So SteamOS has been released.
While that's marginally interesting in and as of itself, there are two observations to be made:
- Microsoft, Nintendo, and Sony will feel an impact. More functionality on cheaper hardware which can easily by upgraded; I bet quite a few managers are not happy, at the moment.
- While the stand-alone Linux Steam client was initially targeted at Ubuntu, SteamOS is based on Debian Wheezy.
Actual Linux (not Android) for the end user
The first one means more Linux installations. In the living room. On a machine that children are really focussed on and will want to play with, quite literally.

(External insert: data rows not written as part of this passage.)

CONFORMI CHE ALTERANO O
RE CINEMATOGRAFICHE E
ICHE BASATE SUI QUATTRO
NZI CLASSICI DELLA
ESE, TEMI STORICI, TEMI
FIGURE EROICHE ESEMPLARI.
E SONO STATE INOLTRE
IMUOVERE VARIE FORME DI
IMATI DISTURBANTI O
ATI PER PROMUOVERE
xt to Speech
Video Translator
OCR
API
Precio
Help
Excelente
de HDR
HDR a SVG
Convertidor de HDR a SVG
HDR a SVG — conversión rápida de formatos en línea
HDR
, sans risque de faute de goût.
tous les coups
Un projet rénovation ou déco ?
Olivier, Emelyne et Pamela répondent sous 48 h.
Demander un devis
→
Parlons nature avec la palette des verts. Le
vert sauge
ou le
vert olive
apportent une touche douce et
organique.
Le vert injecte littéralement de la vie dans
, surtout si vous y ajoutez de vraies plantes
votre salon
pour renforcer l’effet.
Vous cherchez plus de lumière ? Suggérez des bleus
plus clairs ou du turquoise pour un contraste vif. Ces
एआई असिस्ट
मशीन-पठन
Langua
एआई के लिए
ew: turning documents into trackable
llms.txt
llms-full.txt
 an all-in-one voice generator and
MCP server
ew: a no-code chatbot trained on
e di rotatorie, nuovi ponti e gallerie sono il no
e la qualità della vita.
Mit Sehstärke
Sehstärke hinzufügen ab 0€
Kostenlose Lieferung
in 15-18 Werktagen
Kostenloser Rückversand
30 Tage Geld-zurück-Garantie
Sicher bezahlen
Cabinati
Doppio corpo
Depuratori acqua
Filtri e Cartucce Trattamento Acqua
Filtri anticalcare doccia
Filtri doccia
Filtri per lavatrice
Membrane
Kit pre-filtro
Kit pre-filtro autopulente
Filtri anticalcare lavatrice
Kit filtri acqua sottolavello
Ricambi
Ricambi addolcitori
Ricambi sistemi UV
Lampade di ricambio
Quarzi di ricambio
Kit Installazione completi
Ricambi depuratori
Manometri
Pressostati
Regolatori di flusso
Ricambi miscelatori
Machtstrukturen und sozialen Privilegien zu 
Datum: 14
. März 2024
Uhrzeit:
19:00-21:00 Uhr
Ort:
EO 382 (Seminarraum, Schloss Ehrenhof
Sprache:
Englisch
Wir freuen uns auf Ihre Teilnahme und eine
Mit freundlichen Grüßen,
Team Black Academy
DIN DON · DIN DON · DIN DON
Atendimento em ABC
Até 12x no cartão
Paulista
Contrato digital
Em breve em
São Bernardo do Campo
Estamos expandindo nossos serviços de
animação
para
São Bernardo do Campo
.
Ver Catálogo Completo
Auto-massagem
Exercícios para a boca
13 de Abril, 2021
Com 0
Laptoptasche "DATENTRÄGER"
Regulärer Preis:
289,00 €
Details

The next logical step is for people who play games to install SteamOS on their other machines; desktops, laptops, everywhere they want to game.
This could really be the tipping point where the average adolescent computer enthusiast does not need to reboot into Linux to fool around with, but the other way round: To need to boot to Windows for a few select legacy applications which don't run on the FLOSS variant of Wine like Office or Photoshop. And once this momentum starts to shift, other software vendors will follow the money trail.
Could 2014 finally be.... the year of Linux on the desktop...?
Debian vs Debian-based
The latter one is also really interesting... Obviously, I don't know why Valve decided to go down this road, but there are several reasons which come to mind:
- No need for the extra bloat
- They wanted to avoid the tie-in with another for-profit entity
- Unhappiness with some technical decisions made by
- Lack of faith in the long-term governance of Ubuntu
What we are left with is a major player entering the ring of Linux for end-users and choosing Debian over Ubuntu. Hopefully, improvements to the base system will be fed back upstream, enabling all Debian-based distributions to profit easily, not only Ubuntu-based ones.
I am willing to bet that two years ago, SteamOS would have been based on Ubuntu, not Debian. Recently, there's been a lot of backlash over various decisions which Canonical forced onto Ubuntu and it will be interesting to see how this plays out in the long run... I will be interesting to see how much pain Linux Mint and Kubuntu will endure.
All in all, we are looking at a massive influx of new users into the Debian ecosystem. How massive? 65 million registered users massive. 7 million concurrent users at once, 1.2 million users actively playing the top 100 games at the same time massive. This is huge.
In time, a substantial part of that userbase will switch over one or more of their machines over to SteamOS.
The tinkerers among them will realize they can install plain Debian and install Steam as a package.
The hackers among those will start to improve upon their systems; and what better way to do that then to go upstream?
If even a tiny fraction of users makes it this far, the count of actively involved contributors with Debian will skyrocket if we let them join. Raspbian and some other not-quite-ideal decisions come to mind.
Commercial software vendors need to stay profitable. Thus, they are forced to support distributions which promise enough paying users. In the past, this meant mainly SuSE and Red Hat; they had commercial backers, went through certifications, etc. In the recent past, this also meant Ubuntu.
All of a sudden, Debian stable has a potential market of tens of millions of average computer users and computer enthusiasts. A lot of whom will want to continue to use their OS of choice at work, as well.